Segment Open

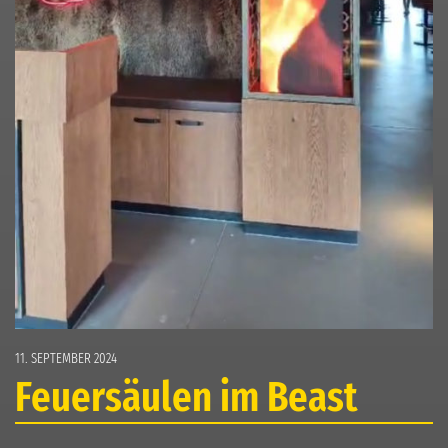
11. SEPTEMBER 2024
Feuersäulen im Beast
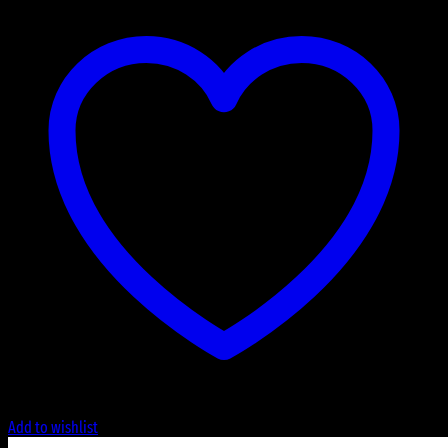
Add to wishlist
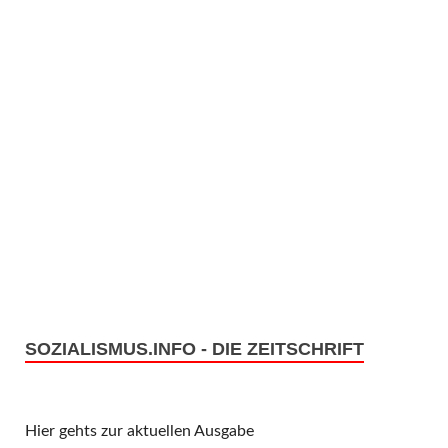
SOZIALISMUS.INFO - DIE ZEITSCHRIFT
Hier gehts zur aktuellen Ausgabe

Segment Closed
Segment Open

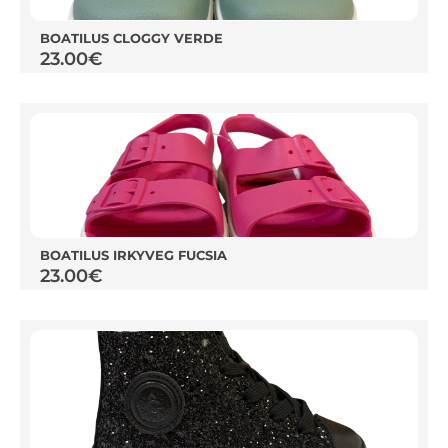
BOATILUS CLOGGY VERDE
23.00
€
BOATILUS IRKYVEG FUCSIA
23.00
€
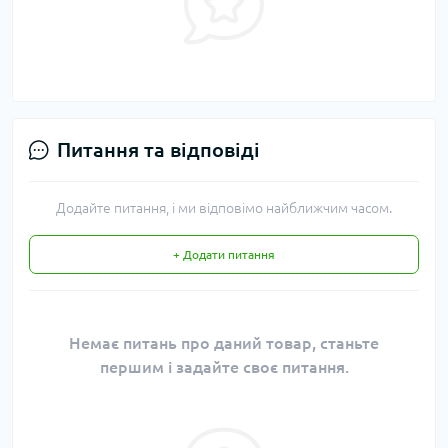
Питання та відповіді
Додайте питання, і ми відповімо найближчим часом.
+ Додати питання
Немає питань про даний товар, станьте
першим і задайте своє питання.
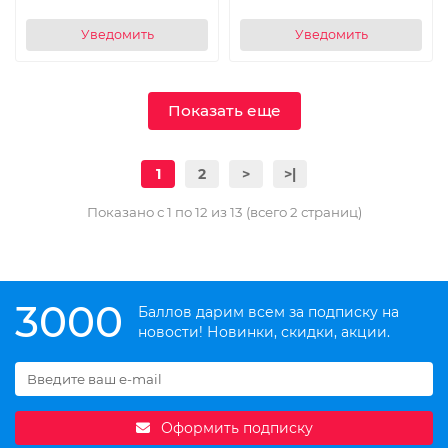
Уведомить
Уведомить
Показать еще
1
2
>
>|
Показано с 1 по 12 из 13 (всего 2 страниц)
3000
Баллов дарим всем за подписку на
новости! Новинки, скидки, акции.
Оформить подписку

Segment Closed
Segment Open

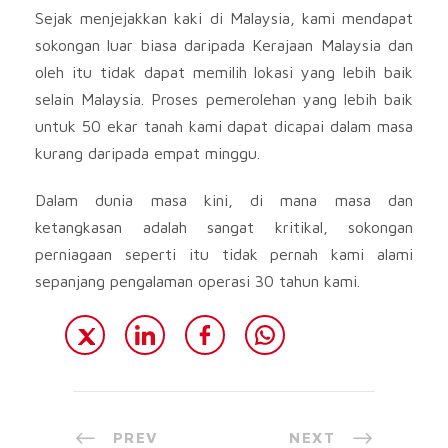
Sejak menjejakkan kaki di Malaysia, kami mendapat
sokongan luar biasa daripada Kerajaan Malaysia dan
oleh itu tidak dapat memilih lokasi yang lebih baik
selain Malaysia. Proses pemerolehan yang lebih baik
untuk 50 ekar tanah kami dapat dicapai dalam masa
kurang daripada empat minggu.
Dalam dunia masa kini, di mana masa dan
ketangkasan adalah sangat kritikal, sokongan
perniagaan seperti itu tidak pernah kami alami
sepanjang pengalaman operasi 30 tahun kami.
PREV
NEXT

Segment Closed

:: Requirement ::
Nothing but a number should be given: how many lines of the material contain "lebih".

:: Answer below ::
2